The Cameras Are Always Rolling

ByABC News
December 28, 2006, 10:18 AM

— -- 2006 might not have been the most artistically productive year for Britney Spears or Lindsay Lohan. But thanks in large part to their after-hours antics, this was a huge year for celebrity-based Web sites, where their adventures and misadventures were put on view for all to see -- whether they were going out, going wild, or just going panty-less.

"From the day we turned our lights on, Britney Spears was like crack to an addict," says Harvey Levin of TMZ.com. "Bar none, the biggest celebrity we have on our Web site from day one."
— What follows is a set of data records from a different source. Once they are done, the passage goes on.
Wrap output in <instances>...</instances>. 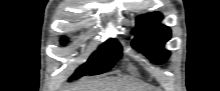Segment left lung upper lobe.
<instances>
[{
	"label": "left lung upper lobe",
	"mask_w": 220,
	"mask_h": 91,
	"mask_svg": "<svg viewBox=\"0 0 220 91\" xmlns=\"http://www.w3.org/2000/svg\"><path fill=\"white\" fill-rule=\"evenodd\" d=\"M162 15L158 12L140 16L133 30L135 38L132 46L155 63H163L170 55L163 48L171 37L169 27L160 24Z\"/></svg>",
	"instance_id": "left-lung-upper-lobe-1"
}]
</instances>
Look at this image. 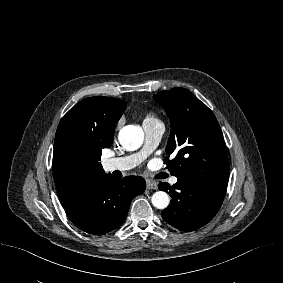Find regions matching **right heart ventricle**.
<instances>
[{"label":"right heart ventricle","instance_id":"e07e8e85","mask_svg":"<svg viewBox=\"0 0 283 283\" xmlns=\"http://www.w3.org/2000/svg\"><path fill=\"white\" fill-rule=\"evenodd\" d=\"M152 121H158V119L152 114H148L144 119V122H152Z\"/></svg>","mask_w":283,"mask_h":283}]
</instances>
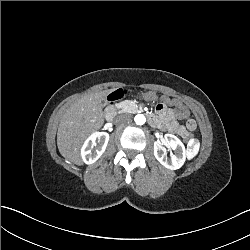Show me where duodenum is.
<instances>
[{"label":"duodenum","instance_id":"1","mask_svg":"<svg viewBox=\"0 0 250 250\" xmlns=\"http://www.w3.org/2000/svg\"><path fill=\"white\" fill-rule=\"evenodd\" d=\"M112 110H113V108H110V109H109V111H112ZM105 120H106L107 122L112 121V119H111V117H110L109 115H107V116L105 117Z\"/></svg>","mask_w":250,"mask_h":250}]
</instances>
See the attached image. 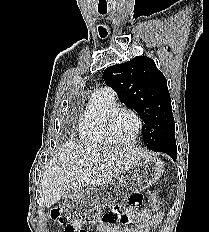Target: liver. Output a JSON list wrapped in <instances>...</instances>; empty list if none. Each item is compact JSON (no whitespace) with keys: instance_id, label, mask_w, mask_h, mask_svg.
I'll list each match as a JSON object with an SVG mask.
<instances>
[{"instance_id":"liver-1","label":"liver","mask_w":209,"mask_h":232,"mask_svg":"<svg viewBox=\"0 0 209 232\" xmlns=\"http://www.w3.org/2000/svg\"><path fill=\"white\" fill-rule=\"evenodd\" d=\"M150 154L137 147L70 142L58 150L43 174L42 197L50 208L71 191L104 185Z\"/></svg>"}]
</instances>
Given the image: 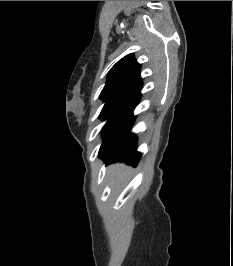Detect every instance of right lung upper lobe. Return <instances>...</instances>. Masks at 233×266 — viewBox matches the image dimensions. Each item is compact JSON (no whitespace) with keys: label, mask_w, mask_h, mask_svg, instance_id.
<instances>
[{"label":"right lung upper lobe","mask_w":233,"mask_h":266,"mask_svg":"<svg viewBox=\"0 0 233 266\" xmlns=\"http://www.w3.org/2000/svg\"><path fill=\"white\" fill-rule=\"evenodd\" d=\"M141 65L129 54L119 60L109 71L107 82L100 98L119 95L140 93L142 82L140 77Z\"/></svg>","instance_id":"cb5924a9"}]
</instances>
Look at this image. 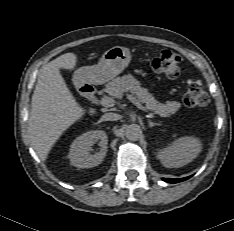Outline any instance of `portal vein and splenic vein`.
<instances>
[{"label":"portal vein and splenic vein","mask_w":234,"mask_h":231,"mask_svg":"<svg viewBox=\"0 0 234 231\" xmlns=\"http://www.w3.org/2000/svg\"><path fill=\"white\" fill-rule=\"evenodd\" d=\"M126 98L132 102L135 106H137L140 110H143L145 112H147V109L142 106V104L132 95L127 94ZM101 105L104 107H112L114 105V100L109 98V97H103L100 101ZM151 116H153L152 114H150Z\"/></svg>","instance_id":"obj_1"}]
</instances>
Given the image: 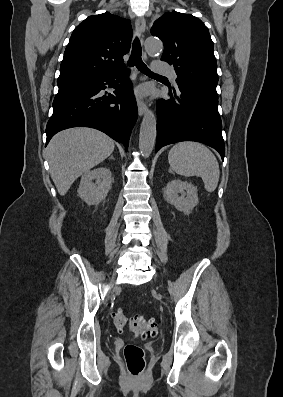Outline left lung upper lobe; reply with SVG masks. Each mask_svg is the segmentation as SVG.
I'll use <instances>...</instances> for the list:
<instances>
[{
    "label": "left lung upper lobe",
    "mask_w": 283,
    "mask_h": 397,
    "mask_svg": "<svg viewBox=\"0 0 283 397\" xmlns=\"http://www.w3.org/2000/svg\"><path fill=\"white\" fill-rule=\"evenodd\" d=\"M151 34L163 41L161 60L174 66L178 87L218 97L213 41L208 28L200 19L191 14L166 12L155 21Z\"/></svg>",
    "instance_id": "5c2ea615"
}]
</instances>
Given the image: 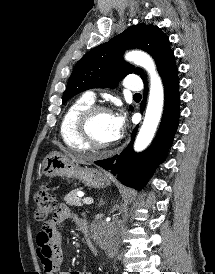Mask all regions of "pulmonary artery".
Returning a JSON list of instances; mask_svg holds the SVG:
<instances>
[{
	"label": "pulmonary artery",
	"mask_w": 215,
	"mask_h": 274,
	"mask_svg": "<svg viewBox=\"0 0 215 274\" xmlns=\"http://www.w3.org/2000/svg\"><path fill=\"white\" fill-rule=\"evenodd\" d=\"M123 85L126 89H128L130 91L138 92L142 89V83H141L140 79L136 76H128L127 78H125ZM85 96H87L92 101H94V99H95V94L91 91L87 92L85 94Z\"/></svg>",
	"instance_id": "obj_1"
}]
</instances>
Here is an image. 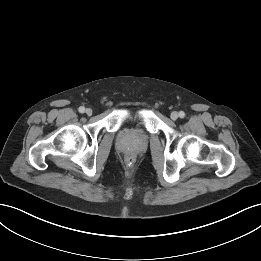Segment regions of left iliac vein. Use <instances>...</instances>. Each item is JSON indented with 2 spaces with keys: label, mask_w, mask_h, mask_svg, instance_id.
Masks as SVG:
<instances>
[{
  "label": "left iliac vein",
  "mask_w": 261,
  "mask_h": 261,
  "mask_svg": "<svg viewBox=\"0 0 261 261\" xmlns=\"http://www.w3.org/2000/svg\"><path fill=\"white\" fill-rule=\"evenodd\" d=\"M179 114L176 111H173L170 115L172 120H177L178 119Z\"/></svg>",
  "instance_id": "left-iliac-vein-1"
}]
</instances>
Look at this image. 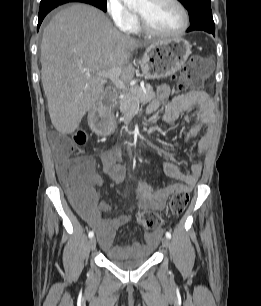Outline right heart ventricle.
Returning a JSON list of instances; mask_svg holds the SVG:
<instances>
[{
    "instance_id": "1",
    "label": "right heart ventricle",
    "mask_w": 261,
    "mask_h": 306,
    "mask_svg": "<svg viewBox=\"0 0 261 306\" xmlns=\"http://www.w3.org/2000/svg\"><path fill=\"white\" fill-rule=\"evenodd\" d=\"M130 31L133 32V33H140L141 32V29H140V27H139V25L136 21L134 22Z\"/></svg>"
}]
</instances>
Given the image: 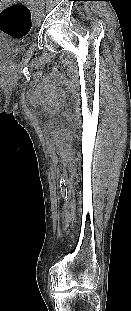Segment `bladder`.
Instances as JSON below:
<instances>
[{
  "label": "bladder",
  "mask_w": 131,
  "mask_h": 311,
  "mask_svg": "<svg viewBox=\"0 0 131 311\" xmlns=\"http://www.w3.org/2000/svg\"><path fill=\"white\" fill-rule=\"evenodd\" d=\"M23 45L3 42L0 40V52L8 56H15L23 50Z\"/></svg>",
  "instance_id": "bladder-1"
}]
</instances>
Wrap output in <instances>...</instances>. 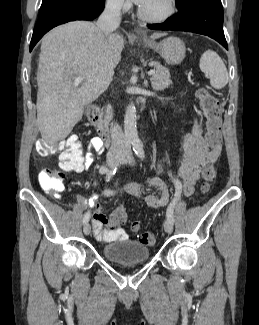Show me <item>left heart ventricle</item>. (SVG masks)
Masks as SVG:
<instances>
[{"label": "left heart ventricle", "instance_id": "obj_1", "mask_svg": "<svg viewBox=\"0 0 259 325\" xmlns=\"http://www.w3.org/2000/svg\"><path fill=\"white\" fill-rule=\"evenodd\" d=\"M144 9L150 14H159L165 9L164 0H150Z\"/></svg>", "mask_w": 259, "mask_h": 325}]
</instances>
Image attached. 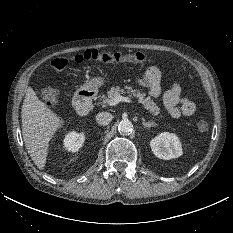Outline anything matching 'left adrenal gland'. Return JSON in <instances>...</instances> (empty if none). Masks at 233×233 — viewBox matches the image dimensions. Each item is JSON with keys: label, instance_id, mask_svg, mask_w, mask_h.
Listing matches in <instances>:
<instances>
[{"label": "left adrenal gland", "instance_id": "1", "mask_svg": "<svg viewBox=\"0 0 233 233\" xmlns=\"http://www.w3.org/2000/svg\"><path fill=\"white\" fill-rule=\"evenodd\" d=\"M142 124H143L144 128L156 127V123H154V122H146L144 119H143Z\"/></svg>", "mask_w": 233, "mask_h": 233}]
</instances>
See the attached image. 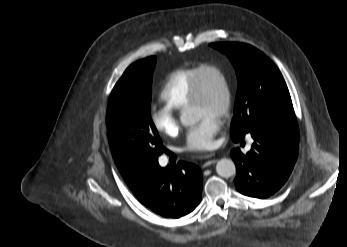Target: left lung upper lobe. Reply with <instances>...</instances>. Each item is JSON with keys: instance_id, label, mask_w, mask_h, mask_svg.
<instances>
[{"instance_id": "left-lung-upper-lobe-1", "label": "left lung upper lobe", "mask_w": 347, "mask_h": 247, "mask_svg": "<svg viewBox=\"0 0 347 247\" xmlns=\"http://www.w3.org/2000/svg\"><path fill=\"white\" fill-rule=\"evenodd\" d=\"M210 45L228 56L237 74L238 91L231 136H244L271 121H296L286 83L266 55L244 43Z\"/></svg>"}]
</instances>
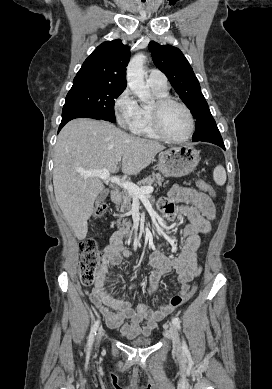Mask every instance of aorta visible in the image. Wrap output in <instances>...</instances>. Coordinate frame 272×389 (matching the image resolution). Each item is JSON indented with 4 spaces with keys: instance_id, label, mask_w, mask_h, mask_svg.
<instances>
[{
    "instance_id": "1",
    "label": "aorta",
    "mask_w": 272,
    "mask_h": 389,
    "mask_svg": "<svg viewBox=\"0 0 272 389\" xmlns=\"http://www.w3.org/2000/svg\"><path fill=\"white\" fill-rule=\"evenodd\" d=\"M146 56L136 54L127 66V83L131 91L145 104L152 101L149 87L144 81V63Z\"/></svg>"
}]
</instances>
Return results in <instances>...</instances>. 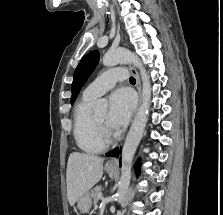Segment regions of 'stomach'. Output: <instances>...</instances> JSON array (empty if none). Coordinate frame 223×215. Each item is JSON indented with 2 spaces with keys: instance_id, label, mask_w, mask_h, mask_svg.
I'll list each match as a JSON object with an SVG mask.
<instances>
[{
  "instance_id": "obj_1",
  "label": "stomach",
  "mask_w": 223,
  "mask_h": 215,
  "mask_svg": "<svg viewBox=\"0 0 223 215\" xmlns=\"http://www.w3.org/2000/svg\"><path fill=\"white\" fill-rule=\"evenodd\" d=\"M105 169L107 173H109L110 177H113L114 173H116L117 171V167H109V165H105ZM89 195L90 194L87 191V193H83V195H80L78 199V209H80V211H84V213H87L92 205Z\"/></svg>"
}]
</instances>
Web sites like TMZ are the bleeding edge of a technological revolution, offering constant video coverage of the notorious, captured on digicams or camera phones, and posted on the Web. "What we've learned this year," says Levin, "[is that] there's plenty of material."

Just ask "Seinfeld's" Michael Richards, who dropped the "n"-word while onstage at a comedy club. Hours later, it was on the Internet. "The Michael Richards video was something that a friend of somebody on my staff had a friend who was at the club," Levin says. "He pulled out the camera and he started shooting. At midnight, we were launched."

Backed by Time Warner, TMZ has staff shooting and posting its own video of the famous in action. But what does it say about our values that the well-known are now subject to such non-stop video scrutiny?

"For all practical purposes, privacy has ceased to exist -- at least if you're a public figure." So says Allan Mayer, whose PR firm, 42 West works with celebrities to prevent PR meltdowns.

"Every time you step out of your house, no matter whether you're going to a restaurant, a private dinner party, a club, the men's room at the Exxon station on the freeway, you run the risk of being exposed to the world. And the ability of people not only to take those pictures, but to get them circulated, is astonishing."